NEW YORK (GenomeWeb News) – A proof-of-principle study appearing online last night in the New England Journal of Medicine suggests that circulating, cell-free DNA can serve as an effective blood-based marker for monitoring metastatic breast cancer in women undergoing treatment for the disease.
Researchers from the UK and Australia started by using targeted and/or whole-genome sequencing to find characteristic somatic mutations in metastatic breast tumors from 30 women. They then tested for the presence or absence of these alterations in cell-free DNA in each woman's blood over the course of her treatment, looking at how this technique fared both for finding metastatic disease and for tracking treatment response and progression.
The team found that the technique compared favorably with conventional, imaging-based tests for metastatic breast cancer and with other blood-based methods for finding the disease, such as cancer antigen testing and analyses aimed at nabbing intact tumor cells in blood samples.
"We were pleasantly surprised," co-senior author Nitzan Rosenfeld, a researcher with the University of Cambridge and the Cancer Research UK Cambridge Institute, told GenomeWeb Daily News. "We were expecting that this would be informative, but we didn't know to what extent that would be."
Not every tumor carried mutations that could be picked up with the targeted sequencing method that investigators used for this study, which focused on two breast cancer-related genes. But Rosenfeld said he is confident that with additional genetic analyses — be it whole-genome sequencing or more extensive targeted testing — mutation markers could be ascertained for those tumors, too.
For the new study, researchers started with tumor and normal samples from 52 women with metastatic breast cancer.
All of the matched tumor-normal pairs were first tested using a targeted sequencing approach aimed at finding somatic point mutations in two oft-altered breast cancer genes — PIK3CA and TP53.

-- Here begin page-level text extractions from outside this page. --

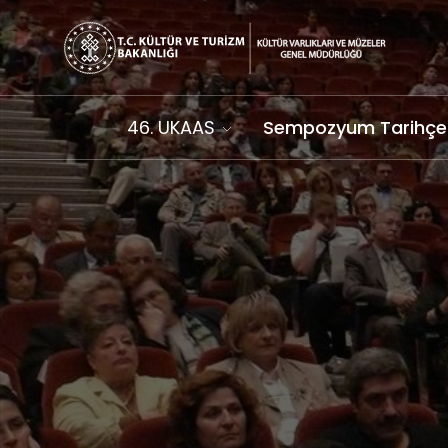
46. UKAAS
Sempozyum Tarihçe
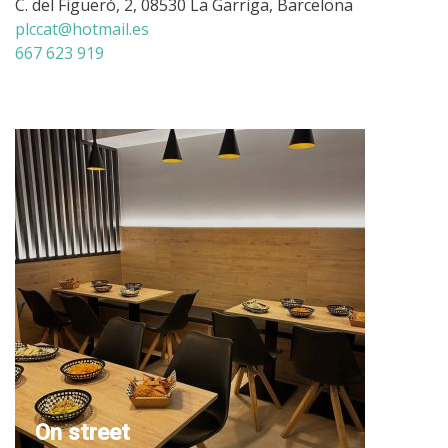
C. del Figueró, 2, 08530 La Garriga, Barcelona
plccat@hotmail.es
667 623 919
On street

The tagged-amplicon deep sequencing analyses, which relied on Fluidigm's access array paired with the Illumina GAIIx and HiSeq 2000 sequencing instruments, uncovered mutations affecting at least one of the two genes in 25 of the 52 cases.
For nine of the women — including several individuals whose tumors did not contain PIK3CA or TP53 mutations — the team went on to do whole-genome paired-end sequencing on tumors and matched normal samples. From that data, the group picked up tumor-specific structural changes in eight of the cases.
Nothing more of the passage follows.